Ce même ton de pamphlet, cette même protestation se retrouvent dans un ouvrage contemporain du précédent, Rome, Naples et Florence en 1817. Si on se fie à la lettre, il s’agit d’un banal carnet de route comme il en existait à foison. Une lecture plus attentive permet de déceler un arrière-plan inhabituel dans ces sortes d’écrits. Peu à peu, le but de l’auteur apparaît dans sa netteté : dénoncer le marasme où la Sainte-Alliance a plongé la péninsule, en la contraignant, contre sa volonté, à revenir vingt ans en arrière. Ce n’est donc pas par hasard ou bizarrerie que sur la page du titre figure, pour la première fois, le pseudonyme destiné à devenir célèbre : « M. de Stendhal ». Ce nom à consonance germanique était destiné à couvrir l’auteur, qui vivait alors à Milan, possession autrichienne. Pour mieux étoffer l’alibi, ce pseudonyme est suivi de la qualification d’« officier de cavalerie », espèce éloignée de toute pensée sérieuse et préoccupée de passe-temps frivoles, théâtres et belles dames.

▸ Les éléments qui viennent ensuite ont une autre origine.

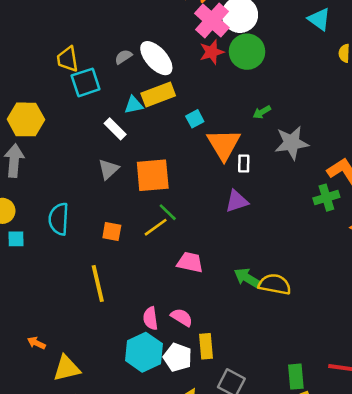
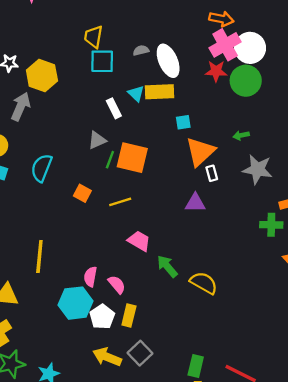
cyan triangle: (134, 105) -> (136, 94), turned 36
white rectangle: (244, 163) -> (212, 173), turned -35
green line: (168, 212) -> (110, 160), moved, turned 48
green arrow: (248, 278) -> (167, 266), moved
yellow line: (98, 284) -> (39, 257), moved

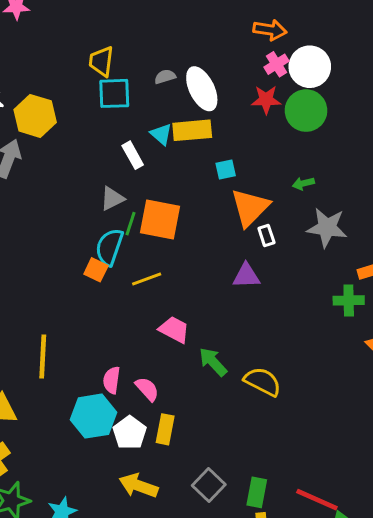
pink cross: (225, 45) -> (276, 64), size x0.6
cyan semicircle: (42, 168) -> (109, 247), moved
gray square: (140, 353) -> (209, 485), moved

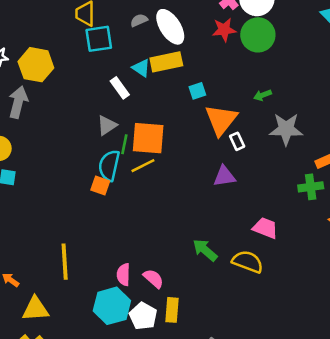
yellow line: (147, 279) -> (143, 166), moved
pink trapezoid: (174, 330) -> (265, 228), moved

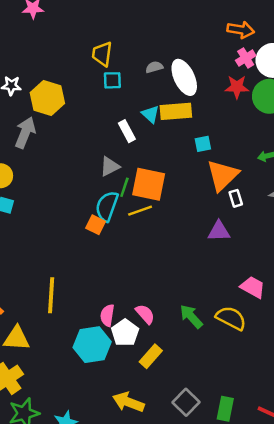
cyan square: (99, 39) -> (112, 80), size x0.7
green arrow: (205, 250) -> (191, 316), moved
pink semicircle: (153, 279) -> (145, 314), moved
yellow rectangle: (172, 310) -> (151, 356), turned 30
white pentagon: (143, 316) -> (125, 333), moved

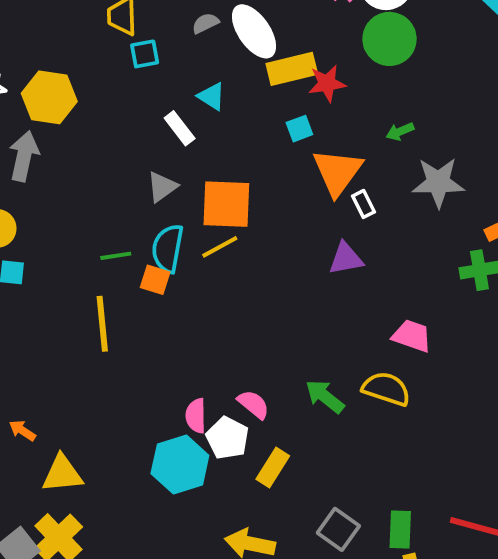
red star: (237, 87) -> (327, 83), moved
yellow rectangle: (176, 111) -> (292, 69), moved
green line: (124, 187) -> (116, 256), moved, turned 72
yellow line: (51, 295) -> (102, 324), moved

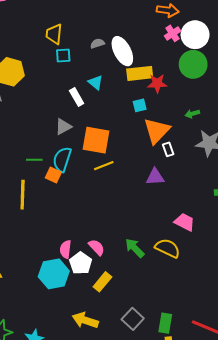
yellow line: (220, 247) -> (104, 166), moved

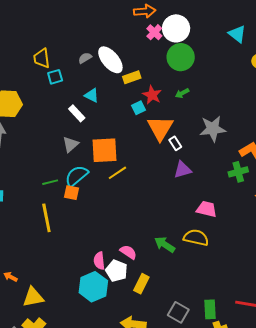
yellow rectangle: (140, 73) -> (132, 77), size x0.7
red star: (157, 83) -> (152, 95), moved, turned -30
green arrow: (192, 114) -> (182, 93), moved
cyan semicircle: (62, 159) -> (77, 176), turned 45
purple triangle: (155, 177) -> (183, 170), moved

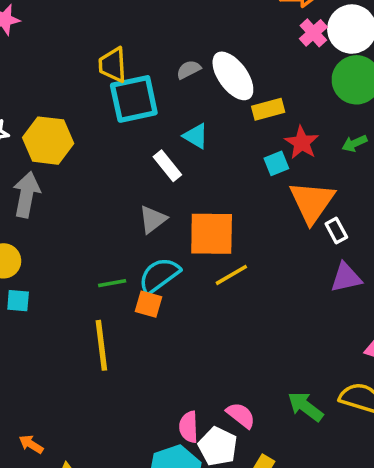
cyan square: (55, 77) -> (134, 99), size x1.8

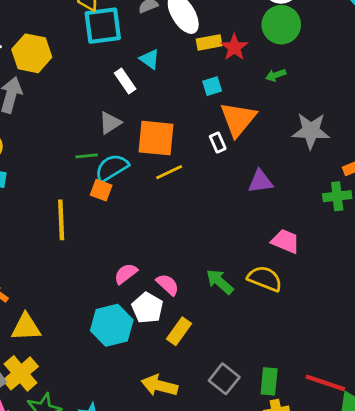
red star: (302, 143) -> (234, 47), moved
white rectangle: (336, 231) -> (218, 142), moved
green line: (112, 283) -> (87, 156), moved
pink semicircle: (189, 427) -> (126, 274), moved, turned 50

Le plus connu des pamphlets stendhaliens, Racine et Shakespeare — ils sont deux, en réalité, publiés à deux ans de distance —, n’est donc pas un phénomène isolé. Il s’insère dans un plus large contexte. C’est une vigoureuse et piquante plaidoirie contre l’immobilisme cher aux académies et pour une littérature nouvelle. L’épigraphe du premier Racine et Shakespeare est à retenir : « Le vieillard : Continuons. — Le jeune homme : Examinons. » Elle fait bien ressortir, sous une forme lapidaire, l’esprit contestataire qui l’anime. Car, en réclamant une littérature nouvelle, l’auteur n’entend pas fonder une école de plus ; il se déclare en faveur d’un mode d’expression conforme aux goûts et aux besoins de la génération montante. Une fois de plus, il s’élève au-dessus de l’éphémère et parle un langage universel.

Autre pamphlet : D’un nouveau complot contre les industriels. Sous une forme plaisante, recouvrant des traits acérés, Stendhal s’élève contre la puissance d’argent, l’industrialisation envahissante ou, comme nous disons, la société de consommation, au détriment de la justice sociale et des valeurs de l’humanisme.

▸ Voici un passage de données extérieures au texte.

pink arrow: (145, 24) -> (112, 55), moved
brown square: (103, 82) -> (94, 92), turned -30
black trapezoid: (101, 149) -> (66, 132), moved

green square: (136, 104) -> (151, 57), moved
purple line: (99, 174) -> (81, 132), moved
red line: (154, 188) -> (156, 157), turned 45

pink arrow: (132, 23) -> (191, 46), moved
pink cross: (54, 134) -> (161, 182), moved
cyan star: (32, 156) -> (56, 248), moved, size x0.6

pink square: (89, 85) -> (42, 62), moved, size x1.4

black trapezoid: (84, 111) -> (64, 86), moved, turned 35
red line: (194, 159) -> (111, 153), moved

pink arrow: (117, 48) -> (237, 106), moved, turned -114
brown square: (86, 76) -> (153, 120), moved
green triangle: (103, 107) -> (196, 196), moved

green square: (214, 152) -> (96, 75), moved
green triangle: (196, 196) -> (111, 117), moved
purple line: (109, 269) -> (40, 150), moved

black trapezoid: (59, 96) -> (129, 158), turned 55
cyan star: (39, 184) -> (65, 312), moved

La veine polémique ne s’exprime pas que dans les pamphlets proprement dits. Elle est présente partout, y compris dans l’œuvre romanesque. Dans Armance sont persiflés aussi bien les émigrés, qui, après Waterloo, sont rentrés en France avec les idées d’avant 1789, que les nouveaux députés, dont la roture s’accommode mal de la morgue des habitants du faubourg Saint-Germain. Mais c’est surtout dans le Rouge et le Noir qu’est nettement affirmée ce qu’on appellera la « lutte des classes ». Né quelques lustres plus tôt, un roturier, tel Julien Sorel, s’il était doué d’audace et d’intelligence, de courage et de talent, se serait aussitôt distingué et aurait parcouru une brillante carrière, tandis que, sous la Restauration, la caste au pouvoir lui interdit de franchir les portes de son ghetto. Aussi Julien, accusé de meurtre, refuse-t-il de se défendre, sachant par avance qu’il sera condamné à mort. Les paroles qu’il prononce à cette occasion sont lourdes de signification : « Messieurs les jurés, je n’ai pas l’honneur d’appartenir à votre classe ; vous voyez en moi un paysan qui s’est révolté contre la bassesse de sa fortune [...]. Voilà mon crime. Messieurs, et il sera puni avec d’autant plus de sévérité que, dans le fait, je ne suis point jugé par mes pairs. Je ne vois pas sur les bancs des jurés quelque paysan enrichi, mais uniquement des bourgeois indignés. »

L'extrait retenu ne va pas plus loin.